Disney’s characterisation is still very far from misleading appearances, where the well maintained, morally sound character is revealed to be the antagonist. It is even farther from the postmodern preference for an open ending. There is little room for debate on what quantifies a hero or what side we should be sympathising with. This has been the way Disney has always operated – look for the light-dark imagery in all of their movies. Although they may be reluctant to alter the infalliblile formula, I believe we are slowly heading for a change in storytelling. 

There are greater differences to be found in the critical reception. The Lion King is a box office success, reaping in $1.6bn, but you could also brandish it as a critical failure. On Rotten Tomatoes was certified rotten, with a score of 53%. The movie’s lack of support among the critical audience compared to the favourable reviews for the director’s other movie, The Jungle Book, bewildered me. The prevailing criticism among critics is the lack of soul behind the photorealistic characters. Their performance becomes reduced to the spoken word, and critics like A. A. Dowd believes most of the emotional quality of the film derives from the memory of its two dimensional predecessors. But didn’t both depict animal actors? Why did it work for one and not for the other?

The Jungle Book held its fair share of criticism for its ‘dead-eyed’ animals, and yet it was significantly better received. It may suggest that films with interactions between human and animal actors can afford to pursue realism. The supposed emotional absence is filled by the relationship between the familiar (Mowgli) and the unfamiliar (the animals). This could be an explanation for why Favreau’s predecessor was more successful. However, this may suggest that the existence of this interaction is necessary for us to empathise with the characters, meaning that all-animal casts may not suitable for this mode of filmography.

Looking at Carolyn Giardina’s Hollywood Reporter article on The Jungle Book introduces more differences between the animating styles and factors to its critical success. The key difference between the two movies is that Favreau dared to deviate from the original Jungle Book. He reversed Walt Disney’s musical adaptation of the novel, cutting most of the musical numbers, sparing ‘The Bare Necessities’ and ‘I Wan’na Be Like You.’ The limited music matched the darker atmosphere, whilst satisfying the audience’s expectations. Nevertheless, it would be a mistake to conclude this is as true for all live action. Most of Disney’s collection derive from old folk tales, covering darker themes. For example, the earliest form of Sleeping Beauty depicts the title character being raped by the Prince. Live-action attracts more mature viewers and this could be the beginning for these effaced darker themes to resurface to some degree. The Jungle Book and The Lion King are certainly darker than their original cartoons. We should expect future live-actions to lose the loveable musicality, which has proved to be incongruent with the darker atmosphere.

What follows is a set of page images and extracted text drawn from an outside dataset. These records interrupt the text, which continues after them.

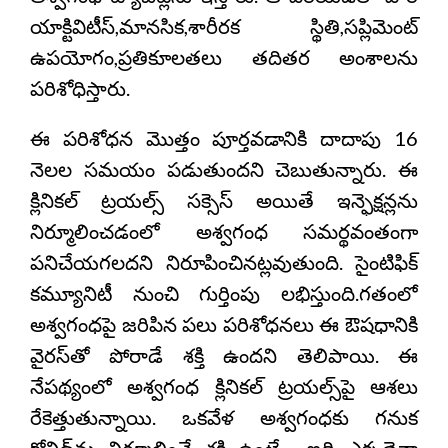
యాక్టివిటీస్,మానసిక,శారీరక స్థితి,సప్లిమెంట్
ఉపయోగం,ప్రతికూలతలు తదితర అంశాలను
పరిశోధిస్తారు.
ఈ పరిశోధన మొత్తం పూర్తవడానికి దాదాపు 16
నెలల సమయం పడుతుందని చెబుతున్నారు. ఈ
క్లినికల్ ట్రయల్స్‌ సక్సెస్ అయితే ఇన్ఫెక్షన్లను
నిర్మూలించడంలో అశ్వగంధ సమర్థవంతంగా
పనిచేయగలదని నిరూపించినట్లవుతుంది. సైంటిఫిక్
కమ్యూనిటీ నుంచి గుర్తింపు లభిస్తుంది.గతంలో
అశ్వగంధపై జరిపిన పలు పరిశోధనలు ఈ ఔషధానికి
వైరస్‌తో పోరాడే శక్తి ఉందని తెలిపాయి. ఈ
నేపథ్యంలో అశ్వగంధ క్లినికల్ ట్రయల్స్‌పై ఆశలు
రేకెత్తుతున్నాయి. ఒకవేళ అశ్వగంధకు గనుక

I’m uncertain whether The Lion King could ever win the hearts of the critics in its current form. Realism definitely lends it many qualities that must’ve inspired the re-imagining in the first place. You can outline a whole list of factors to why the film failed, and maybe slightly more anthropomorphised animals is the sad future that we will have to face. That, or a more daring director may find the solution lies in no longer worshiping the origins.

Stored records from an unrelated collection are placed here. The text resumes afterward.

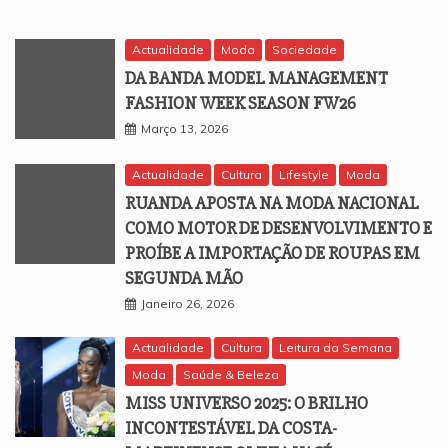
Actualidade
Moda
Sociedade
DA BANDA MODEL MANAGEMENT
FASHION WEEK SEASON FW26
Março 13, 2026
Actualidade
Cultura
Lifestyle
Moda
RUANDA APOSTA NA MODA NACIONAL
COMO MOTOR DE DESENVOLVIMENTO E
PROÍBE A IMPORTAÇÃO DE ROUPAS EM
SEGUNDA MÃO
Janeiro 26, 2026
Actualidade
Cultura
Leitura da Semana
Moda
Saúde & Beleza
MISS UNIVERSO 2025: O BRILHO
INCONTESTÁVEL DA COSTA-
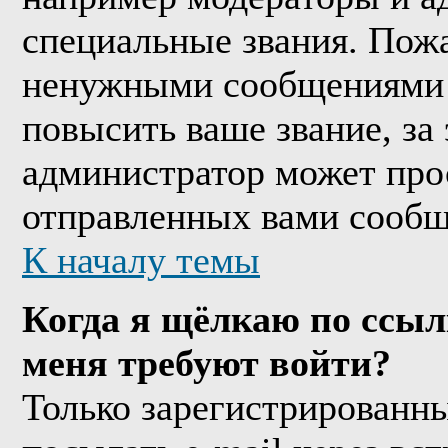
специальные звания. Пожа
ненужными сообщениями т
повысить ваше звание, за
администратор может про
отправленных вами сообщ
К началу темы
Когда я щёлкаю по ссыл
меня требуют войти?
Только зарегистрированны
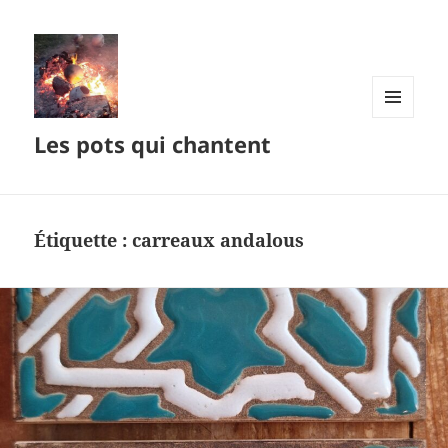
MENU
Les pots qui chantent
ET
WIDGETS
Étiquette :
carreaux andalous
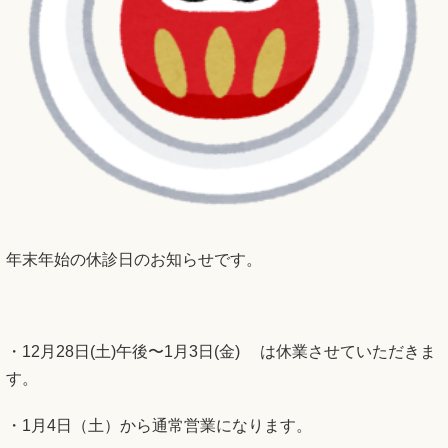
年末年始の休診日のお知らせです。
・12月28日(土)午後〜1月3日(金) は休業させていただきま
す。
・1月4日（土）から通常営業になります。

My article has had the objective of outlining what we will be losing. This is a negative way of framing this transition from cartoon to live-action. You may mourn the loss of the good old days, however, art progresses. With every new technical or philosophical milestone, we gain something new. It is inherent in Disney’s folktale origins to reimagine and modernise for their time. In the future, Producers tasked with remaking these classics must be bold enough to tamper with the old, and it is also important for audiences to understand animating styles beyond their aesthetic quality. Without the pressure of nostalgia craving, the future remakes should better justify their existence.